El reconocimiento unilateral por parte de Trump de las reivindicaciones de Marruecos sobre la región del Magreb en disputa del Sáhara Occidental a cambio de que Rabat formalizara sus vínculos de larga data y no tan secretos con Tel Aviv tomó por sorpresa a muchos observadores que antes no estaban familiarizados con este conflicto irresuelto. Palestina y Cachemira ocupan un lugar mucho más destacado a nivel mundial debido a la participación de las potencias nucleares y a los esfuerzos de algunos por centrarse más en la óptica interreligiosa de estos conflictos que en sus orígenes jurídicos internacionales. El Sáhara Occidental no satisface ninguno de esos dos criterios "apasionantes", de ahí que haya sido en gran medida olvidado por la mayor parte del mundo desde que la cuestión pasó por primera vez al primer plano de la política internacional a mediados del decenio de 1970.

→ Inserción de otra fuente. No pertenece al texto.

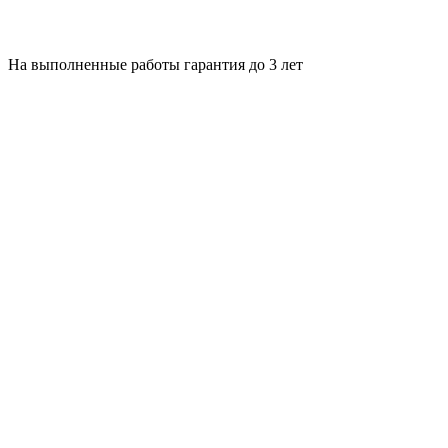
На выполненные работы гарантия до 3 лет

El proceso de "descolonización" de la España franquista vio como el país totalitario se negó a conceder la independencia al Sahara Occidental, dividiéndolo en cambio entre el vecino Marruecos y Mauritania en contra de los deseos del pueblo indígena saharaui representado por el Frente Polisario. Este grupo a su vez proclamó la República Árabe Saharaui Democrática con el apoyo de la vecina Argelia, que tiene una rivalidad histórica con Marruecos y también simpatizó con causas socialistas como ésta durante la Vieja Guerra Fría. Mauritania acabó abandonando sus reivindicaciones sobre la región en disputa y, tras más de una década de lucha, Marruecos y el Sáhara Occidental llegaron a un acuerdo respaldado por las Naciones Unidas en 1991 para celebrar un referéndum sobre el estatuto político de la región.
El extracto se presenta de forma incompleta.